## Exercise objective
Restate verbatim the span of lines below between the line with "Zones d'intervention" and the line with "организаций, страховых групп, страховых", including those two lines, and only that span.

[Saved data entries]
****************

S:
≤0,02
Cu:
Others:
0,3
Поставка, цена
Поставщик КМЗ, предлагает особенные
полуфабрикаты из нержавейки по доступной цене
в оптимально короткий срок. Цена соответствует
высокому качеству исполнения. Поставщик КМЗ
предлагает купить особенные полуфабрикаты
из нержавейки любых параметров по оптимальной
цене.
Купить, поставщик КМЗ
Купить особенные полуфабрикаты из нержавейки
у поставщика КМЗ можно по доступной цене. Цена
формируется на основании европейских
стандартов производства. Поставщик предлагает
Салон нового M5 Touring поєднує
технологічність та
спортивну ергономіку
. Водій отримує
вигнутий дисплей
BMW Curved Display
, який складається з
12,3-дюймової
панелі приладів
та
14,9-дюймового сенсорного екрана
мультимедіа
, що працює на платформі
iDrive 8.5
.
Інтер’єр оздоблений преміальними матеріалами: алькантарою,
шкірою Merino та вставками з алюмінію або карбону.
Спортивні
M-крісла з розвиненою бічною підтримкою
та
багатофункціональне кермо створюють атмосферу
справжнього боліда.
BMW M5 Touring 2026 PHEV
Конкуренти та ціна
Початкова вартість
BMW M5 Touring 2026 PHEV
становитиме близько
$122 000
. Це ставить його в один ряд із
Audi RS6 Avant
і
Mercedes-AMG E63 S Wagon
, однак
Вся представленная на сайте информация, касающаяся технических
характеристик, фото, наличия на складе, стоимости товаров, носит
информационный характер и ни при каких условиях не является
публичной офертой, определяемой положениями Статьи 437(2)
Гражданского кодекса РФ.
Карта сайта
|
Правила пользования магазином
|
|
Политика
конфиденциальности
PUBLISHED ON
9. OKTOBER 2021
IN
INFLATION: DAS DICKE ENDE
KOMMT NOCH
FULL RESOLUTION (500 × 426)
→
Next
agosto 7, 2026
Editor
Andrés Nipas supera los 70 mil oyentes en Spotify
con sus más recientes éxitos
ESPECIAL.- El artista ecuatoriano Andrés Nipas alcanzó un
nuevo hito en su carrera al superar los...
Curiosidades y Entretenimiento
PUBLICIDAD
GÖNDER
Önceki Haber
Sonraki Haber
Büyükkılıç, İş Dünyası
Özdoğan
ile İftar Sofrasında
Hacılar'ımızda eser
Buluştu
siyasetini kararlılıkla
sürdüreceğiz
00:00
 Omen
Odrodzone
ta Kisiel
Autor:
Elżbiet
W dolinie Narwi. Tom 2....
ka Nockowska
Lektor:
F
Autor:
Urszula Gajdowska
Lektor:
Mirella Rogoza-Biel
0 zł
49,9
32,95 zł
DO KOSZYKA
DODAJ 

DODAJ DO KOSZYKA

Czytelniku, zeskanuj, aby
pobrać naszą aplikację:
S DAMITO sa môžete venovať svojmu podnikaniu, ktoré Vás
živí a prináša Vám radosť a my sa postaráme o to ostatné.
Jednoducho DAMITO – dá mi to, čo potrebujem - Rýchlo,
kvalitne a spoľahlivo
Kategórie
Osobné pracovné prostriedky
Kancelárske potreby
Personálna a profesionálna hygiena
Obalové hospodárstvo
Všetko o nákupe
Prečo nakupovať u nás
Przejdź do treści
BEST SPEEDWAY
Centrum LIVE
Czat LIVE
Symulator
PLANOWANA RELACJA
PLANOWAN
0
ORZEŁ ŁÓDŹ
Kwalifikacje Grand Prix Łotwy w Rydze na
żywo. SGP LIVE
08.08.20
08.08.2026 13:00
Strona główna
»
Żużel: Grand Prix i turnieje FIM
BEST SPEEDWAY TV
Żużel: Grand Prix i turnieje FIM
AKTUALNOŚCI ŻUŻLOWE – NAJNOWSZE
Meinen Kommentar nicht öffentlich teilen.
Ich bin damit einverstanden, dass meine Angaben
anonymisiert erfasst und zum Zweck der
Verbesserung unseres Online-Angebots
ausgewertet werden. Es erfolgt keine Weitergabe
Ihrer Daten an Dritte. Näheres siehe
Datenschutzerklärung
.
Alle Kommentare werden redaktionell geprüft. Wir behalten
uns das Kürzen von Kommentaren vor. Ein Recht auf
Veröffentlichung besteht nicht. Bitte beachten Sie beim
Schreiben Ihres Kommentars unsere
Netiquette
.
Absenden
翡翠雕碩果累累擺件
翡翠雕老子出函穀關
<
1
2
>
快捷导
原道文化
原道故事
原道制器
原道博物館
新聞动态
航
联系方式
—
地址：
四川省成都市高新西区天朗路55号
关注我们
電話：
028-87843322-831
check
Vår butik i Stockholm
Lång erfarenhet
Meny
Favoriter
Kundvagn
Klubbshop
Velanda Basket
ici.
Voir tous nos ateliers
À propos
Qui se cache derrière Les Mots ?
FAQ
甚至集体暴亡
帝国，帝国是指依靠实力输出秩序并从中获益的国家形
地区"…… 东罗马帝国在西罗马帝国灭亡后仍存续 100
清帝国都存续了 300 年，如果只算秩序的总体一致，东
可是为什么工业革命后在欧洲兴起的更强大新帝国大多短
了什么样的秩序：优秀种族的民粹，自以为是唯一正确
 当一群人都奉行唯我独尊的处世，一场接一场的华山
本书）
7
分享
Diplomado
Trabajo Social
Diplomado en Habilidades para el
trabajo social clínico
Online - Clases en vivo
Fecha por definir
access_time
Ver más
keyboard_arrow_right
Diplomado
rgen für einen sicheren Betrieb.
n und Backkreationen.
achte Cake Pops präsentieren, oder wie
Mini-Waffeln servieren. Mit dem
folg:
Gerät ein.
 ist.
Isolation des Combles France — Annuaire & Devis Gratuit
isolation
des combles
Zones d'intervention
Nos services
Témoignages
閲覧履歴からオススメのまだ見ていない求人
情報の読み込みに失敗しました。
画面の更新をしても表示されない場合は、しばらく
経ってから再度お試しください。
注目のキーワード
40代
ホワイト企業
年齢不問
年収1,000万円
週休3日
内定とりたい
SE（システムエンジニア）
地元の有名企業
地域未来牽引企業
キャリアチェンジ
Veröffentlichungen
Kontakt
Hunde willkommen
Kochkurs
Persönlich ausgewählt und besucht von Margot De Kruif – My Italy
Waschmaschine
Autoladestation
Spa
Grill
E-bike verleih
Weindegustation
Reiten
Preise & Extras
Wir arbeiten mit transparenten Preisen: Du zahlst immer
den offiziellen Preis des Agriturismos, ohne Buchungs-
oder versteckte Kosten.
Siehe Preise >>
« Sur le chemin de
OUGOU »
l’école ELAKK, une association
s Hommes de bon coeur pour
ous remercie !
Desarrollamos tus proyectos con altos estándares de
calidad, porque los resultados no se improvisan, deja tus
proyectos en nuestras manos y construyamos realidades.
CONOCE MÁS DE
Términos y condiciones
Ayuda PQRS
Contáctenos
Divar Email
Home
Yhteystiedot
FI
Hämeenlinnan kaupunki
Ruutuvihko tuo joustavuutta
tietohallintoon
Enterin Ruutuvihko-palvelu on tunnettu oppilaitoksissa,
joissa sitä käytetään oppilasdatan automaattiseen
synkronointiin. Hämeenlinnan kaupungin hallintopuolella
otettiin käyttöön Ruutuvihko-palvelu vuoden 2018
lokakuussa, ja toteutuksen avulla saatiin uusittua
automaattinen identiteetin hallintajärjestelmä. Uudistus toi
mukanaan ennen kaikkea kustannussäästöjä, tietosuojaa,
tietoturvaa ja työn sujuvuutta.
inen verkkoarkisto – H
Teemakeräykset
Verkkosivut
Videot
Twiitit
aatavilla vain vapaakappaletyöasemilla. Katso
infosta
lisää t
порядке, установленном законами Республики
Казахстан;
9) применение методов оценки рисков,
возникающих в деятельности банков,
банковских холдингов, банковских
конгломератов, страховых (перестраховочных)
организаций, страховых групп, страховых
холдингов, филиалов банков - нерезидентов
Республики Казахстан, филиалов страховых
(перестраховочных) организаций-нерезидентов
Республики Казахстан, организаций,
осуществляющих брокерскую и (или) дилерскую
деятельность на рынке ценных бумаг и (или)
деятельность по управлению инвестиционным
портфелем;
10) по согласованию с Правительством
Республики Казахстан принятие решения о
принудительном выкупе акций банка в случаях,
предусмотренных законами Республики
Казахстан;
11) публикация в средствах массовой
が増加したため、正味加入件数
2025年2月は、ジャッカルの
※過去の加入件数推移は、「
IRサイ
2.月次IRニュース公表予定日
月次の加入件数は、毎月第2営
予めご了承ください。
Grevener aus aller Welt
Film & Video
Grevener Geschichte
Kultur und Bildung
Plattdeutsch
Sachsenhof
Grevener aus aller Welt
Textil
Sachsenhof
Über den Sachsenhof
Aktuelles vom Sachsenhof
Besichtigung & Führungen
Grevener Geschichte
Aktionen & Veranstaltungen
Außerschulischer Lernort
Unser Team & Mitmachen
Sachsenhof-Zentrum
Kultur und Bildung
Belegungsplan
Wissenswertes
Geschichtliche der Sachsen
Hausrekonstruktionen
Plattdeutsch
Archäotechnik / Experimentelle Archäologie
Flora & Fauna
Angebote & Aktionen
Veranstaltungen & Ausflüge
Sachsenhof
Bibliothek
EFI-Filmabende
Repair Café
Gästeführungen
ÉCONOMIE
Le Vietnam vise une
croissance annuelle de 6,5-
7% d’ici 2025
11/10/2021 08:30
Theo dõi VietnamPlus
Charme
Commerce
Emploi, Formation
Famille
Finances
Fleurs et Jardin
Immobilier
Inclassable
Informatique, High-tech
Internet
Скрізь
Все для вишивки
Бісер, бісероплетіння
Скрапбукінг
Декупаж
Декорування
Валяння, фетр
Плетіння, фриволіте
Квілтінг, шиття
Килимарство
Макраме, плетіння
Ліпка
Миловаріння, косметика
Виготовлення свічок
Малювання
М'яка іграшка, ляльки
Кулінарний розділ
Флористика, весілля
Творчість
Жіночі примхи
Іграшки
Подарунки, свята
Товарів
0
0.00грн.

****************

## Solution below
Zones d'intervention
Nos services
Témoignages
閲覧履歴からオススメのまだ見ていない求人
情報の読み込みに失敗しました。
画面の更新をしても表示されない場合は、しばらく
経ってから再度お試しください。
注目のキーワード
40代
ホワイト企業
年齢不問
年収1,000万円
週休3日
内定とりたい
SE（システムエンジニア）
地元の有名企業
地域未来牽引企業
キャリアチェンジ
Veröffentlichungen
Kontakt
Hunde willkommen
Kochkurs
Persönlich ausgewählt und besucht von Margot De Kruif – My Italy
Waschmaschine
Autoladestation
Spa
Grill
E-bike verleih
Weindegustation
Reiten
Preise & Extras
Wir arbeiten mit transparenten Preisen: Du zahlst immer
den offiziellen Preis des Agriturismos, ohne Buchungs-
oder versteckte Kosten.
Siehe Preise >>
« Sur le chemin de
OUGOU »
l’école ELAKK, une association
s Hommes de bon coeur pour
ous remercie !
Desarrollamos tus proyectos con altos estándares de
calidad, porque los resultados no se improvisan, deja tus
proyectos en nuestras manos y construyamos realidades.
CONOCE MÁS DE
Términos y condiciones
Ayuda PQRS
Contáctenos
Divar Email
Home
Yhteystiedot
FI
Hämeenlinnan kaupunki
Ruutuvihko tuo joustavuutta
tietohallintoon
Enterin Ruutuvihko-palvelu on tunnettu oppilaitoksissa,
joissa sitä käytetään oppilasdatan automaattiseen
synkronointiin. Hämeenlinnan kaupungin hallintopuolella
otettiin käyttöön Ruutuvihko-palvelu vuoden 2018
lokakuussa, ja toteutuksen avulla saatiin uusittua
automaattinen identiteetin hallintajärjestelmä. Uudistus toi
mukanaan ennen kaikkea kustannussäästöjä, tietosuojaa,
tietoturvaa ja työn sujuvuutta.
inen verkkoarkisto – H
Teemakeräykset
Verkkosivut
Videot
Twiitit
aatavilla vain vapaakappaletyöasemilla. Katso
infosta
lisää t
порядке, установленном законами Республики
Казахстан;
9) применение методов оценки рисков,
возникающих в деятельности банков,
банковских холдингов, банковских
конгломератов, страховых (перестраховочных)
организаций, страховых групп, страховых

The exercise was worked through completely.